[Opening EXTRACTED DATA section]

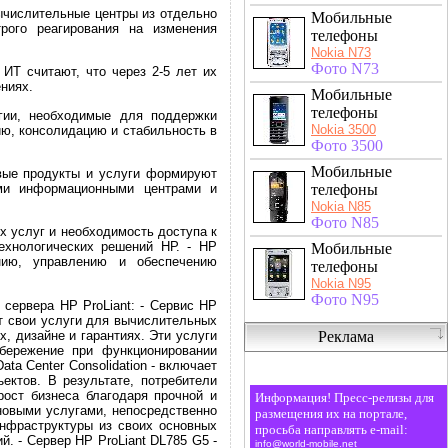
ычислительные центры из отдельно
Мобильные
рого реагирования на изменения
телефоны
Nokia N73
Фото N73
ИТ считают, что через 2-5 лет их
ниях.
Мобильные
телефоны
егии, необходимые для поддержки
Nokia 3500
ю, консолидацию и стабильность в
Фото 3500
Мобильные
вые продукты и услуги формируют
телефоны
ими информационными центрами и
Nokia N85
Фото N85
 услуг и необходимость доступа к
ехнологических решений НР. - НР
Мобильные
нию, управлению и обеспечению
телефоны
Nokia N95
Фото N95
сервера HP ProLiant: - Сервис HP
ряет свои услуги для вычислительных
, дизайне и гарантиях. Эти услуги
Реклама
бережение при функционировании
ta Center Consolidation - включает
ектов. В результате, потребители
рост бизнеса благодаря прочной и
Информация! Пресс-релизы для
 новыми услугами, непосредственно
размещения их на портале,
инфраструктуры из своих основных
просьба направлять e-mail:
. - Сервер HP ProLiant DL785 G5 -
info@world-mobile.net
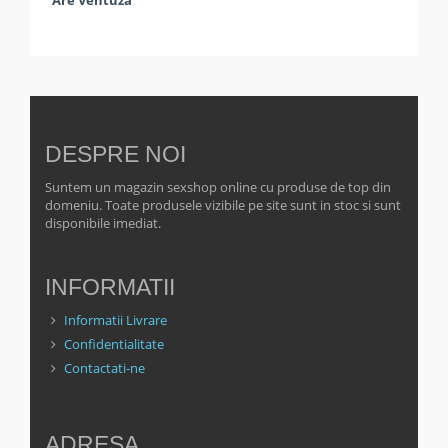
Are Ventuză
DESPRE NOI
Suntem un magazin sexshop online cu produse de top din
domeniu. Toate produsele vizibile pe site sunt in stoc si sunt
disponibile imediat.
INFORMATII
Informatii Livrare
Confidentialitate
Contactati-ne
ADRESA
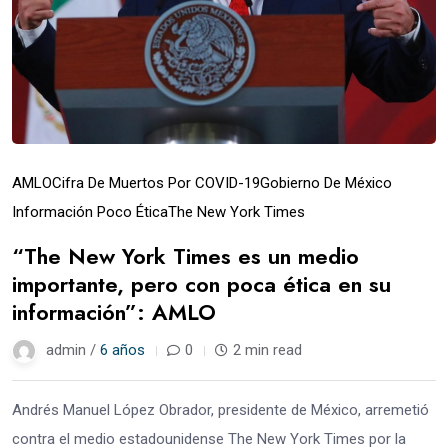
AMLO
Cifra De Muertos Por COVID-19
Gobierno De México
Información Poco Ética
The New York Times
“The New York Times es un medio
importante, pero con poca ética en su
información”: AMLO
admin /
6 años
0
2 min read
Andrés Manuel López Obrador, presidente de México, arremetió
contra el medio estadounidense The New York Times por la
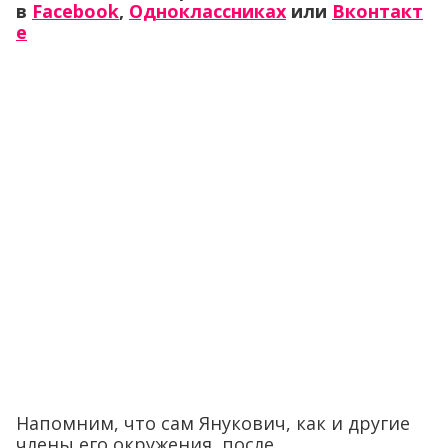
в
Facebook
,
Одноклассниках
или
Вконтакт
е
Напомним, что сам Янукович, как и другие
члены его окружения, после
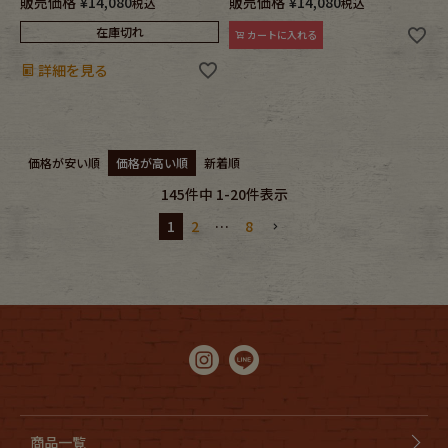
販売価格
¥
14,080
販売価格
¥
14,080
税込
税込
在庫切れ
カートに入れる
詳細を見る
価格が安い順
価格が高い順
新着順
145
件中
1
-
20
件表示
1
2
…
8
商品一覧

[Closing EXTRACTED DATA section]

WHAT IS NEEDED: Each line above from the one with "ИТ считают, что через 2-5 лет их" up to and including the one with "размещения их на" must be set down exactly, and no line outside that span may appear.

TASK ANSWER:
ИТ считают, что через 2-5 лет их
ниях.
Мобильные
телефоны
егии, необходимые для поддержки
Nokia 3500
ю, консолидацию и стабильность в
Фото 3500
Мобильные
вые продукты и услуги формируют
телефоны
ими информационными центрами и
Nokia N85
Фото N85
 услуг и необходимость доступа к
ехнологических решений НР. - НР
Мобильные
нию, управлению и обеспечению
телефоны
Nokia N95
Фото N95
сервера HP ProLiant: - Сервис HP
ряет свои услуги для вычислительных
, дизайне и гарантиях. Эти услуги
Реклама
бережение при функционировании
ta Center Consolidation - включает
ектов. В результате, потребители
рост бизнеса благодаря прочной и
Информация! Пресс-релизы для
 новыми услугами, непосредственно
размещения их на портале,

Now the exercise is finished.